More recently, the PR machine has yanked the dystopian lever to keep Technology front and centre of our limited HR enterprise budgets but this time it’s the distracting narrative of millions of lost jobs and the replacement of our Friday night drinking buddy with Metal Mickey. Look deeper and the facts aren’t stacking up yet. We bought 250k robots globally last year in the workplace, which is exactly the same number Barack Obama grew the American job economy – each month. There are advances but Machine Learning does not amount to building real intelligence – the sort that can handle non-routine cognitive and manual tasks. Nor can Machine Learning recall episodic memories or do unsupervised learning. Anyone who tells you otherwise or that it’s an inevitability should be sectioned immediately or scorned for not realising that said intelligence is dictated by us biased and flawed humans.

Why do our friends in IT and Facilities have to peddle so hard to push their big hitting silver bullets? Quite simply our obsession with business risk is holding back our ability to innovate and stay ahead of the curve.
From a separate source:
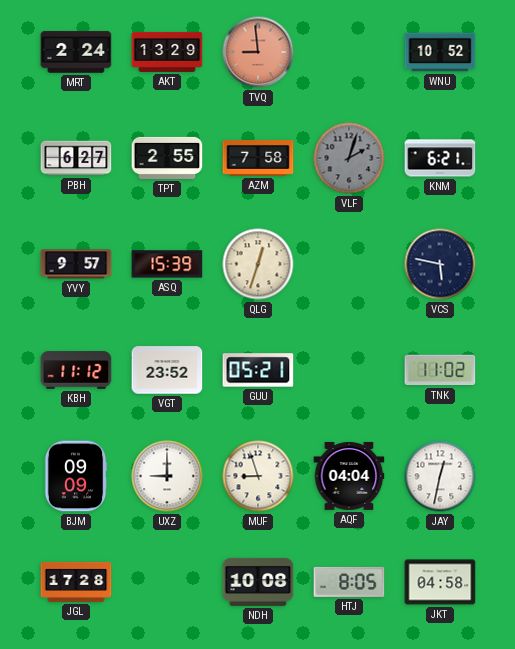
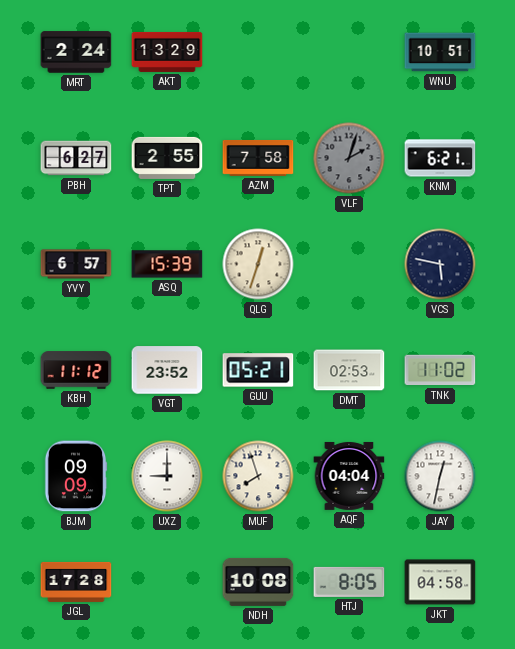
TVQ: 8:59 -> none
WNU: 10:52 -> 10:51
YVY: 9:57 -> 6:57
DMT: none -> 02:53
MUF: 8:57 -> 7:57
Statistics indicate that investment in capital expenditure has decreased in recent years from 5% to 3% of revenue and our short-termism in business that McKinsey calls ‘quarterly capitalism’ is a real danger to near term advances on productivity. If past dictates the future, companies will want to stay flexible, keep their cash in the bank, and take on staff only as and when. Get out the champers because the recruitment agency world’s future looks rosy as we pursue labour utilisation instead of an innovative new working dawn instead.

Given its multitude of diverse people tribes and the fact that Zuckerberg is a bigger draw and has more followers and clout than the CIPD’s Peter Cheese, we are left with the fact that the most important part of our coming workplace battle remains its most understated and that is a worry, especially up against the razzmatazz of the IT and Facilities ‘silver bullet’ pitches. Creating brilliant new jobs in humane workplaces requires a relentless focus on the way we structure and organise, the skills we need, the way we lead, the respect we are owed, the engagement we crave, the belonging we want and the sheer humanity required to deliver the Future of Work.